Karen found herself grinning at Clay, who grinned back. Maybe he’s right, she thought, and none of it matters—not the charity we believe ennobles us or the temptations we punish ourselves for succumbing to. We’re all going to be gone soon anyway.

And Karen was flattered and aroused. And it seemed like her last chance to act like a drunken fool and be the object of someone’s desire before she shriveled up and ceased to be the object of anything but pity.
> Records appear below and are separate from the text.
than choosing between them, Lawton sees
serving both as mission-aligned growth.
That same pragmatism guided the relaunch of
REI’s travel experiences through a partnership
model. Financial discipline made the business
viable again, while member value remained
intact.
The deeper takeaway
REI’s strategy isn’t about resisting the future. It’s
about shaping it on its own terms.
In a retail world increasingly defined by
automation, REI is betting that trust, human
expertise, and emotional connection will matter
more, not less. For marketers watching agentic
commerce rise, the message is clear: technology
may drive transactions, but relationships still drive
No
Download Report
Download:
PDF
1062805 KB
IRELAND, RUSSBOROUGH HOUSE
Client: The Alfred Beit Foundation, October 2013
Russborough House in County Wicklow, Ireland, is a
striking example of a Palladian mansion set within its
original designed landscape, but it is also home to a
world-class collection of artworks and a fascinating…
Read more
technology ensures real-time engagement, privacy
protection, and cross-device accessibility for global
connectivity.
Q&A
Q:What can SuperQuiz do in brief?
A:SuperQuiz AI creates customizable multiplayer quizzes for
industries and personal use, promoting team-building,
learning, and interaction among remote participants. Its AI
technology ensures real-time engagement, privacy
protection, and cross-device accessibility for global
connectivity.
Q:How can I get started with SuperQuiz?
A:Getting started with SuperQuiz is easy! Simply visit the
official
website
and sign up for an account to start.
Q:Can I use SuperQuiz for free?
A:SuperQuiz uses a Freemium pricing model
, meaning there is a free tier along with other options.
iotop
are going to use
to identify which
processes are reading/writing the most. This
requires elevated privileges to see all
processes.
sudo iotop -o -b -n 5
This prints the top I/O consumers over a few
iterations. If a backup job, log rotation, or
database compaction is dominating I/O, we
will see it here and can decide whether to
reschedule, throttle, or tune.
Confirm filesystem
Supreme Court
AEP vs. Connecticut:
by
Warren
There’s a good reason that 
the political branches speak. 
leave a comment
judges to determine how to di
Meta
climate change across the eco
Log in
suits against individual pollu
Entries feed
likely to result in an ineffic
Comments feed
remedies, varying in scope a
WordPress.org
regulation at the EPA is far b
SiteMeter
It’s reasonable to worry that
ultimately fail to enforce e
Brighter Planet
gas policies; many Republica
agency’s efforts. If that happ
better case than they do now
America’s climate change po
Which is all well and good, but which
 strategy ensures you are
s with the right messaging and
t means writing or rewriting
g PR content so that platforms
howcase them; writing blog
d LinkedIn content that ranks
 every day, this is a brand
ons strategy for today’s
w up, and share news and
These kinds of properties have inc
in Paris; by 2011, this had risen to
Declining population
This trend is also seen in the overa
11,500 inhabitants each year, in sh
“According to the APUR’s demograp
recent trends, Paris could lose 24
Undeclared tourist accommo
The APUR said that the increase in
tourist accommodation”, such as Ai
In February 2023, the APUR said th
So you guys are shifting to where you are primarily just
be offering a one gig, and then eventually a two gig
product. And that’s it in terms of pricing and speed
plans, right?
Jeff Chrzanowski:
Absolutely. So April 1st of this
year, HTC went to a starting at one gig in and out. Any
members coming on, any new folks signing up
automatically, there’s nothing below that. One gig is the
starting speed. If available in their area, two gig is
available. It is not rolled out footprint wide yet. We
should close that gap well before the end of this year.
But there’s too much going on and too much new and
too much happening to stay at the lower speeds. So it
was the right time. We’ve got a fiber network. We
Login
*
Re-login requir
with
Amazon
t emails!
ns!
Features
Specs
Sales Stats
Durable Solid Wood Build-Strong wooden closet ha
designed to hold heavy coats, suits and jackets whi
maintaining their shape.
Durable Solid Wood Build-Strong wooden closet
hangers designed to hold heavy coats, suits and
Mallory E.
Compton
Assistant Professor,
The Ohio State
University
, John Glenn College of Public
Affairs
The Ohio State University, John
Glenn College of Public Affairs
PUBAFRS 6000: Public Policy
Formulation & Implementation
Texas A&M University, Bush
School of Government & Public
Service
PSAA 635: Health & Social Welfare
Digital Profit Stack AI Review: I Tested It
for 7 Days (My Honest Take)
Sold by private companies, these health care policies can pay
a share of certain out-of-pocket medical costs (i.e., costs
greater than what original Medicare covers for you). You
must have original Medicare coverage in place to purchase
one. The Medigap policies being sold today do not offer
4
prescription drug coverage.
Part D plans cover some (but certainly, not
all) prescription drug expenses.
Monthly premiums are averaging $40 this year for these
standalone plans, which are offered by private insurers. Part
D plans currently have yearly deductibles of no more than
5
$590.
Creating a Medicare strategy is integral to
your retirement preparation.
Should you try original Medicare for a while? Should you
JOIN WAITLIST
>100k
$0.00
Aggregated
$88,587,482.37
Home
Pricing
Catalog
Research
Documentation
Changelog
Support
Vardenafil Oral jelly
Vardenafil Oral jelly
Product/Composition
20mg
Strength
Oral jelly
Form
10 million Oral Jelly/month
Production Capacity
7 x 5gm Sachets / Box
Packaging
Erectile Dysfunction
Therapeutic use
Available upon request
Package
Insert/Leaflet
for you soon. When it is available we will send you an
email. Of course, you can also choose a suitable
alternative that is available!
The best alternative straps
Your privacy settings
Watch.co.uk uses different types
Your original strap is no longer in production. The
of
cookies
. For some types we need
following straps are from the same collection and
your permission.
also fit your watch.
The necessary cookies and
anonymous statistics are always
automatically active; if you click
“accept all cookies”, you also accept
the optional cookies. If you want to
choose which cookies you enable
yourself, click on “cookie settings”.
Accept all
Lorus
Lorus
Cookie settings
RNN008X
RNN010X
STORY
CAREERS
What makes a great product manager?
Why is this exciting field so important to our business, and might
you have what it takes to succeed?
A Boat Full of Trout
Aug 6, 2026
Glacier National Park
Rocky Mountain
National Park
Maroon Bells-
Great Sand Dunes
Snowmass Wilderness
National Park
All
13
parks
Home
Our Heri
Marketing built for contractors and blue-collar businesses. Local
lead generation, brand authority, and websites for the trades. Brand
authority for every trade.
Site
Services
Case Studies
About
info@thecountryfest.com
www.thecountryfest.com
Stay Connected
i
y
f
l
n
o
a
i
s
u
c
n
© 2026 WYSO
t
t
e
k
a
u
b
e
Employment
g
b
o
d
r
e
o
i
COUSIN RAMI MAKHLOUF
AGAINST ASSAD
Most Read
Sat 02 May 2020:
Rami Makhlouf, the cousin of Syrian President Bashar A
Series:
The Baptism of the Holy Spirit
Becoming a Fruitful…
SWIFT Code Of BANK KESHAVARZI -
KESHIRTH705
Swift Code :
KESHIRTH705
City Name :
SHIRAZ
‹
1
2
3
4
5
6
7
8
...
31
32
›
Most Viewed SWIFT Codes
And as bad as her body looked now, it was bound to look worse in five years.

And maybe monogamy was nothing more than a middle-class convention.

And Karen had grown so tired of trying to be good all the time—once the Good Daughter and the Good Student; now the Good Mother, the Good Citizen, the Good Wife.

And since her husband had already accused her of being unfaithful, Karen felt somehow compelled to fulfill his paranoid prophecy and pay him back for always being mad at her. And if he never learned the truth, and if it was only this one time, would she still be hurting him? If a woman falls in a forest—or a five-star hotel room—and no one hears her moan, or at least no one but an acquaintance from college whom she hasn’t seen in twenty-four years, does she still make a sound?

And although it went against all her closest-held convictions, Karen had to admit that Clay’s phenomenal wealth was part of his appeal. It divorced him from the mundane concerns of everyday life—made him seem lofty by association, even if he was really only perched atop a mountain of paper. Indeed, Clay was so rich that he didn’t have to worry about the things that other people, other couples, worried and fought about, like living in the right school district or running up too large a bill at Gap Kids.

While in Clay’s company, Karen didn’t feel as if she were being judged on whether or not she held the correct position either. In fact, he seemed completely uninterested in her politics, her values, her commitment to anything but the here and now.

Even so, doubt snuck in. “I just—” she began.

“You just what?” said Clay, again taking her hand and massaging it.

“I guess I just don’t understand why you…I mean, we don’t even know each other anymore. Not that we ever really did.”

“Speak for yourself, Kipple. In case you never noticed, I had a total thing for you in college.”

“For me? I thought you were in love with Lydia.”

“Well, that was where you were wrong.”

Was he telling the truth? Did it even matter? For once, Karen was in the moment, and the moment beckoned. “Well, how about you order me a non-laced-with-anything, non–Bill Cosby glass of wine,” Karen told him, “and I’ll see how I feel after I drink it?”

“At your service,” said Clay, flagging down the bartender.

At some point soon after, their knees brushed against each other, their breath grew warm on each other’s cheeks. Before long, Clay was whispering in her ear, whispering in a low voice, “I want to kiss you so badly right now,” and then, “I want to be inside you.”